**WHAT TO DO**:
Copy out each line of the listing below that contains the word "России".

================

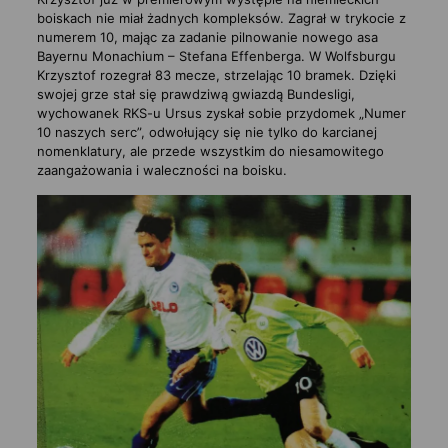
boiskach nie miał żadnych kompleksów. Zagrał w trykocie z
numerem 10, mając za zadanie pilnowanie nowego asa
Bayernu Monachium – Stefana Effenberga. W Wolfsburgu
Krzysztof rozegrał 83 mecze, strzelając 10 bramek. Dzięki
swojej grze stał się prawdziwą gwiazdą Bundesligi,
wychowanek RKS-u Ursus zyskał sobie przydomek „Numer
10 naszych serc”, odwołujący się nie tylko do karcianej
nomenklatury, ale przede wszystkim do niesamowitego
zaangażowania i waleczności na boisku.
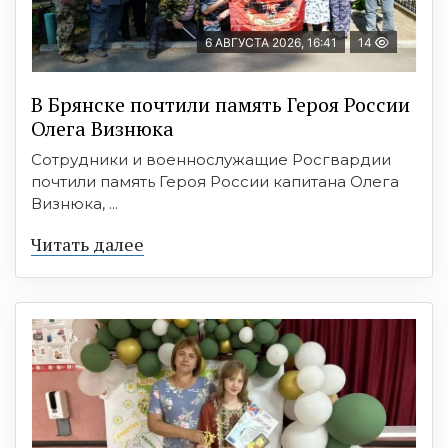
6 АВГУСТА 2026, 16:41
14
В Брянске почтили память Героя России
Олега Визнюка
Сотрудники и военнослужащие Росгвардии
почтили память Героя России капитана Олега
Визнюка, ...
Читать далее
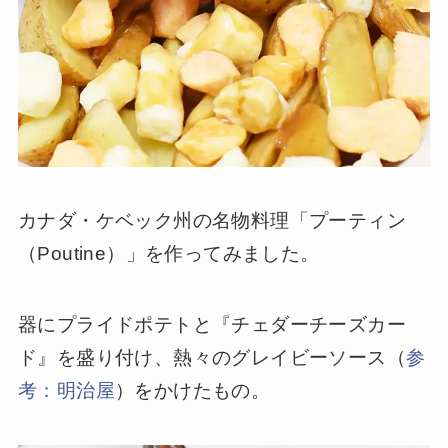
カナダ・ケベック州の名物料理「プーティン
（Poutine）」を作ってみました。
器にプライドポテトと『チェダーチーズカー
ド』を盛り付け、熱々のグレイビーソース（
参
考：明治屋
）をかけたもの。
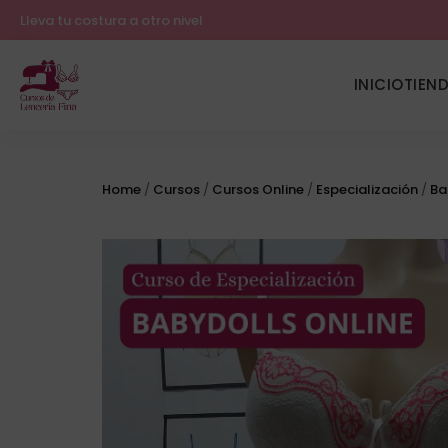
Lleva tu costura a otro nivel
INICIO
TIEN
Home
/
Cursos
/
Cursos Online
/
Especialización
/
Ba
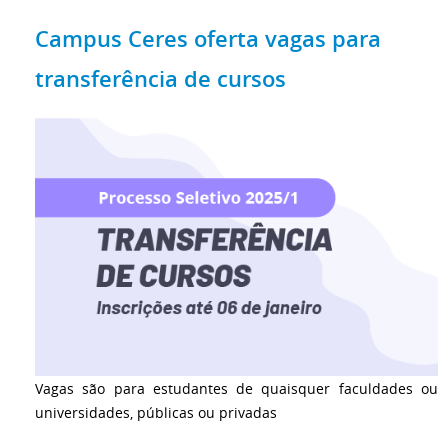
Campus Ceres oferta vagas para
transferência de cursos
Vagas são para estudantes de quaisquer faculdades ou
universidades, públicas ou privadas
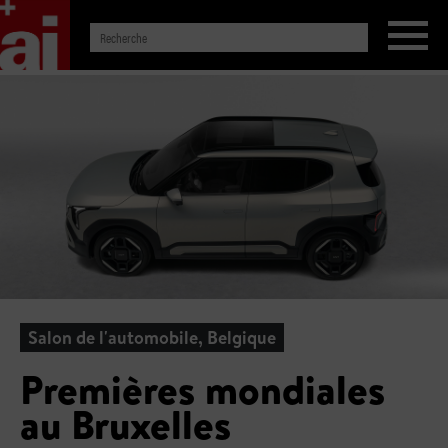
Salon de l'automobile, Belgique
Premières mondiales
au Bruxelles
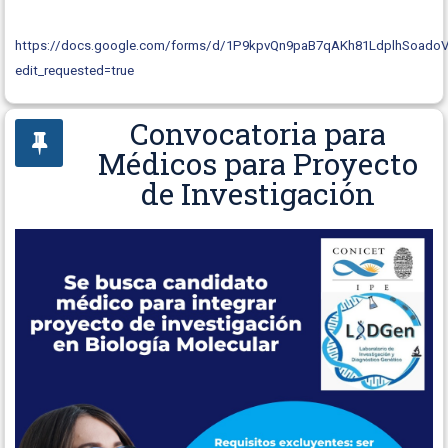
https://docs.google.com/forms/d/1P9kpvQn9paB7qAKh81LdplhSoadoV
edit_requested=true
Convocatoria para
Médicos para Proyecto
de Investigación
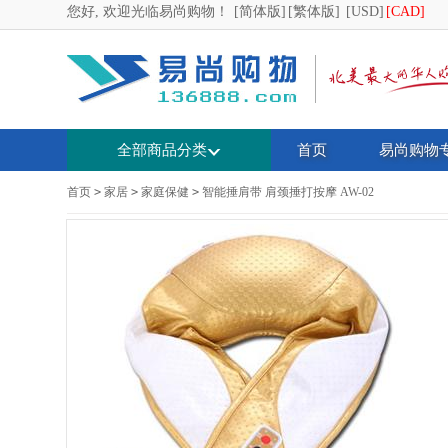
您好, 欢迎光临易尚购物！
[简体版]
[繁体版]
[USD]
[CAD]
全部商品分类
首页
易尚购物
首页
>
家居
>
家庭保健
>
智能捶肩带 肩颈捶打按摩 AW-02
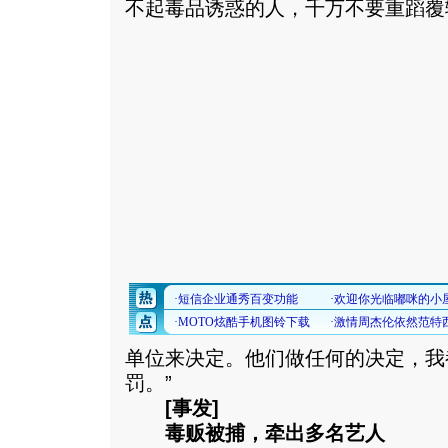
不起毒品诱惑的人，千万不要重蹈覆
单位来决定。他们做任何的决定，我
罚。”
[事发]
毒贩被捕，牵出多名艺人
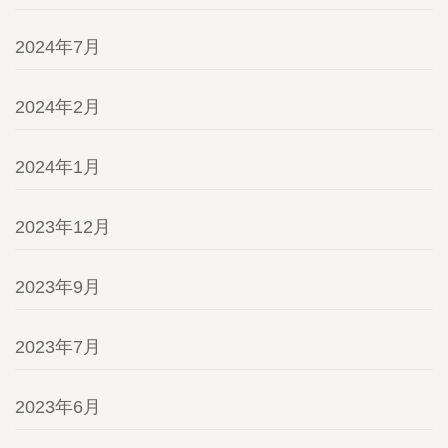
2024年7月
2024年2月
2024年1月
2023年12月
2023年9月
2023年7月
2023年6月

================

**SOLUTION FOR THIS PROBLEM**:
В Брянске почтили память Героя России
почтили память Героя России капитана Олега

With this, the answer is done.